‘Liverpool’s economy risks falling back 20 years’

Chief executive of Downtown in Business, Frank McKenna, says the ‘stunted ambitions’ of the city’s mayoral candidates could push Liverpool back into economic stagnation. Tony McDonough reports

Church Street
Liverpool needs to be ‘open for business’ under the new Mayor, says Frank McKenna. Picture by Tony McDonough


Liverpool faces a return of economic stagnation unless its politicians shake off their “anti-development, anti-progress” attitudes, business leader Frank McKenna says.

Mr McKenna, chief executive of business lobby group Downtown in Business, claims the “stunted ambitions” of those seeking election in May could see the momentum of the last decade stall and push the city back to the “dark days” of the 1990s and noughties when it became the default of planning officials to say no to new development.

He fears the Max Caller report into the failings within Liverpool City Council is being used as an excuse to “excuse to bring down the shutters”, adding: “ We don’t need politicians frightened of their own shadows, we need true leaders willing to embrace those who want to invest in our city and take it forward.”

With the Joe Anderson era now coming to an end, a new elected mayor will take office in the city following the election on May 6. A third of the seats on the city council are also up for grabs.

Favourite will be the Labour candidate, Joanne Anderson. The other candidates are Richard Kemp (Lib Dem), Stephen Yip (Independent), Katie Burgess (Conservative), Tom Crone (Green), Steve Radford (Liberal) and Roger Bannister (TUSC).

According to Mr McKenna, the candidates are causing concern among the business community that the Caller report is making them more risk-averse to new investment and new property development.

He said: “Just as Manchester is welcoming 60-storey towers as evidence of its confidence and progress, we have politicians campaigning against new development.  There’s no greater sign of a city’s stunted ambition than this.”

In the 1980s Liverpool was hammered by both Thatcherism and Militant. The latter took control of the council in the early mid-80s and adopted a policy of confrontation with the Government. It was also accused of ‘jobs-for-the-boys’ cronyism and ultimately left the city saddled with a mountain of debt.

Arguably, cost of the damage to Liverpool’s reputation was even more costly with investors giving Merseyside a wide berth for many years.
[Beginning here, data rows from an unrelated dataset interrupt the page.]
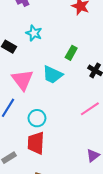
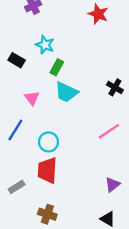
green rectangle: (71, 53) -> (57, 67), moved
pink triangle: (22, 80) -> (32, 98), size x0.6

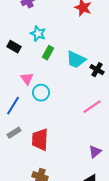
cyan trapezoid: (66, 92) -> (76, 60), moved
cyan circle: (49, 142) -> (41, 93), moved
gray rectangle: (17, 187) -> (14, 133), moved

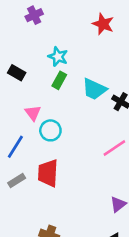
cyan star: (38, 34) -> (58, 57), moved
red trapezoid: (40, 140) -> (48, 173), moved

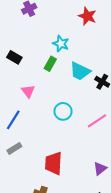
cyan star: (58, 57) -> (61, 44), moved
cyan circle: (50, 130) -> (63, 111), moved
red trapezoid: (48, 173) -> (53, 163), moved

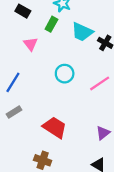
black rectangle: (14, 57) -> (23, 11), moved
pink triangle: (28, 91) -> (31, 44), moved
red trapezoid: (53, 163) -> (55, 127), turned 120

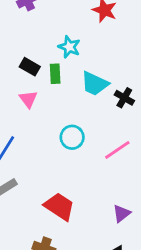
black rectangle: (23, 11) -> (30, 67), moved
green rectangle: (51, 24) -> (55, 74), turned -32

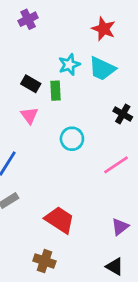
cyan star: (69, 47) -> (69, 65), turned 30
cyan trapezoid: (95, 84) -> (102, 69), moved
cyan circle: (72, 137) -> (72, 139), moved

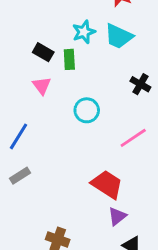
red trapezoid: (60, 220) -> (107, 184), moved
purple triangle: (120, 227) -> (117, 216), moved

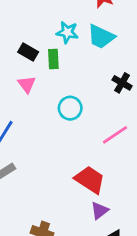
cyan star: (84, 32) -> (67, 32), turned 30

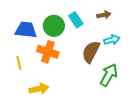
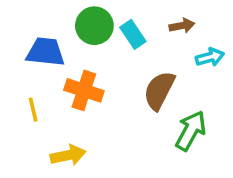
green circle: (54, 26) -> (94, 26), moved
cyan arrow: (112, 40) -> (210, 57), moved

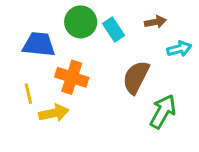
yellow arrow: (68, 155) -> (54, 113), moved

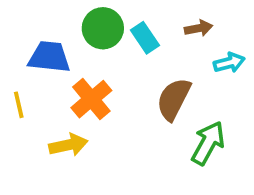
orange cross: (72, 77) -> (91, 99), turned 32
yellow line: (28, 94) -> (19, 105), moved

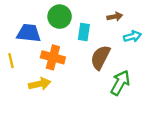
cyan rectangle: (145, 38) -> (84, 32), moved, turned 42
orange cross: (91, 99) -> (53, 57), turned -35

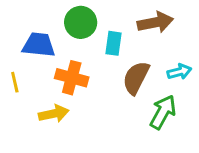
brown arrow: (115, 17) -> (155, 22), size x1.6
cyan arrow: (132, 36) -> (179, 72), moved

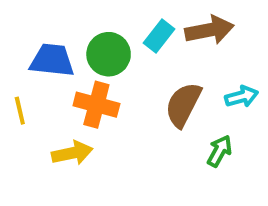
green circle: (81, 22) -> (109, 54), moved
cyan rectangle: (114, 43) -> (159, 36), moved, turned 30
green arrow: (163, 112) -> (219, 151), size x0.7

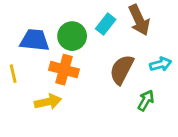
brown arrow: (209, 30) -> (139, 20), turned 76

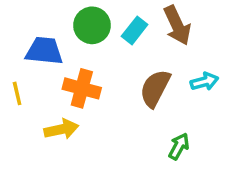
green circle: (72, 36) -> (92, 25), moved
green arrow: (146, 100) -> (179, 146), moved

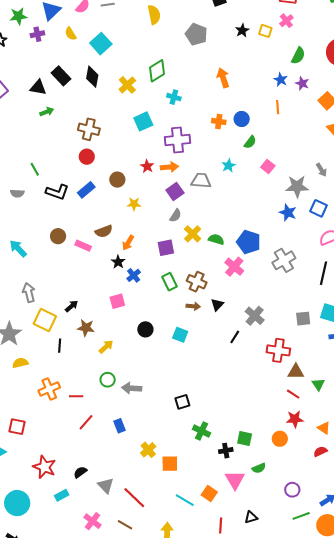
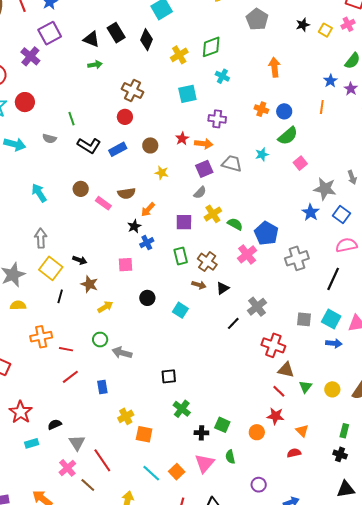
purple cross: (177, 140) -> (217, 119), size x0.7
green semicircle: (250, 142) -> (288, 136), size x1.5
black arrow: (72, 306) -> (80, 260), turned 48
green semicircle: (259, 468) -> (230, 457), turned 88
pink cross: (92, 521) -> (67, 468), moved

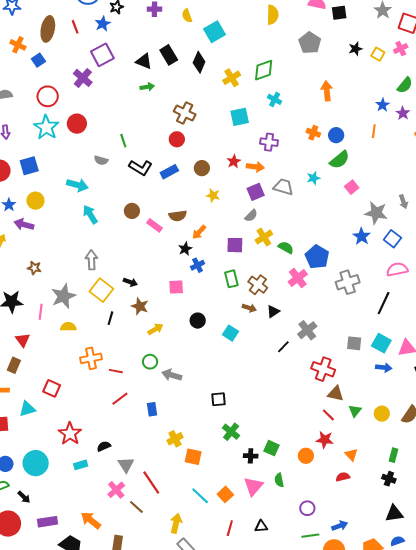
cyan arrow: (15, 144) -> (77, 185), moved

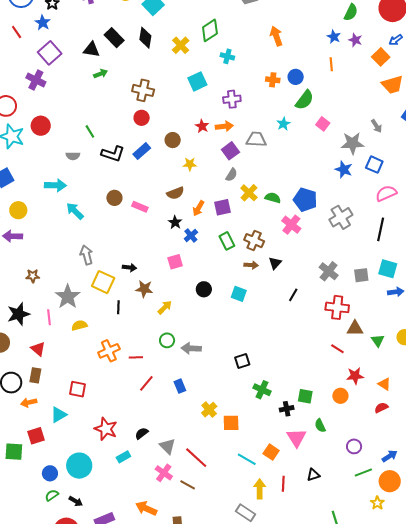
brown semicircle: (178, 216) -> (175, 193), moved
orange arrow: (199, 232) -> (198, 208), moved
gray cross: (307, 330) -> (329, 271), moved
red line: (328, 415) -> (337, 349), moved
yellow arrow: (176, 523) -> (260, 489), moved

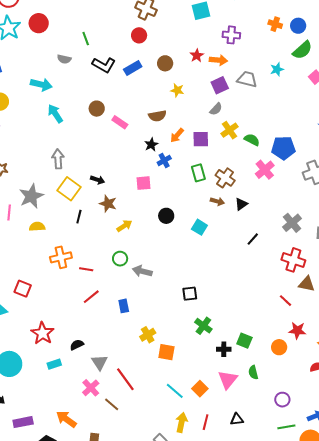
blue pentagon: (305, 200) -> (283, 148), turned -30

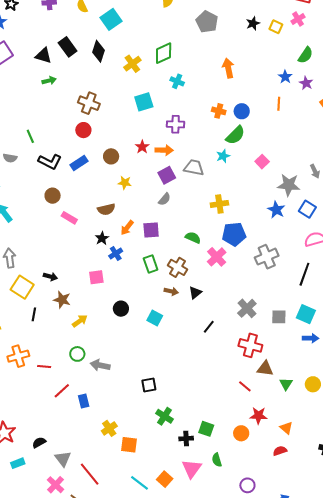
green semicircle: (302, 50) -> (235, 135), moved
brown circle: (97, 109) -> (53, 196), moved
yellow cross: (230, 130) -> (219, 204), moved, turned 30
green semicircle: (252, 140) -> (193, 238), moved
red line: (91, 297) -> (62, 391), moved

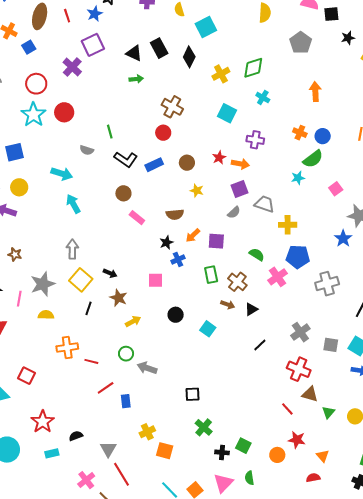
black star: (253, 23) -> (348, 38), moved
cyan square: (144, 102) -> (227, 113), turned 36
gray trapezoid: (194, 168) -> (265, 204), moved
gray triangle: (63, 459) -> (108, 449), moved

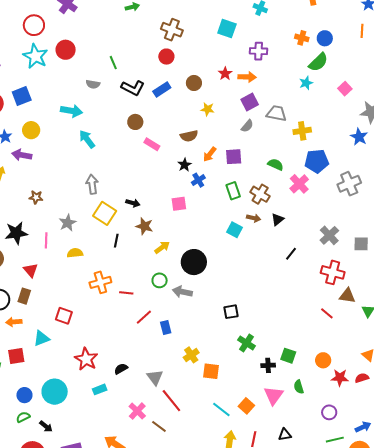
gray star: (43, 284) -> (68, 223), size x0.7
black circle: (176, 315) -> (194, 262), moved, size x1.6
cyan square: (208, 329) -> (234, 230), moved
red star: (297, 440) -> (340, 378), moved

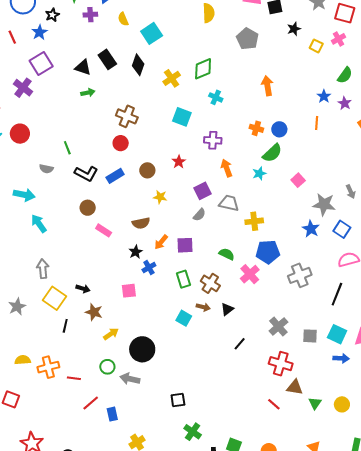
orange arrow: (247, 77) -> (227, 168), moved, turned -114
yellow semicircle: (75, 253) -> (23, 360), moved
Slowly, with the help of the Merseyside Development Corporation and, later, European Objective One funding, the city started to get back on its feet.

Frank McKenna
Downtown in Business chief executive, Frank McKenna. Picture by Tony McDonough


In 2008 it celebrated becoming European Capital of Culture and it was also the year the £1bn Liverpool ONE retail and the ACC Liverpool events and conference venue opened their doors. They have proven to be key drivers of Liverpool City region’s visitor economy which, prior to the pandemic, had grown to be worth more than £5bn a year.

However, Mr McKenna says those who believe it is “job done” for Liverpool’s economy are wrong. He explained: “Liverpool is not ‘fixed,’ and by standing still we merely increase the gap between our city and those with the vision to stride forward.  Right now, we find ourselves in the perverse position of our politicians competing with each other to deter investment.

“Where is their sales plan that targets potential investors? Who is responsible for its delivery? Who will be supporting the council chief executive Tony Reeves and his team in building on the fantastic work that is taking place in the Knowledge Quarter?

“These are the issues that should be exercising our politicians. I invite them to work with our membership, each of which knows a thing or two about selling and succeeding in fiercely competitive markets.”

He concluded: “We have achieved a good deal in Liverpool during the past decade or so. However, we are still very much at the start of our journey. All the key indices about land values, salaries, and unemployment rates are evidence that this is fact.

“I would remind the mayoral candidates that to distribute wealth, you must first create it. The private sector will do that – but it needs the local authority and its structures to be working to enable that, not stymie it.”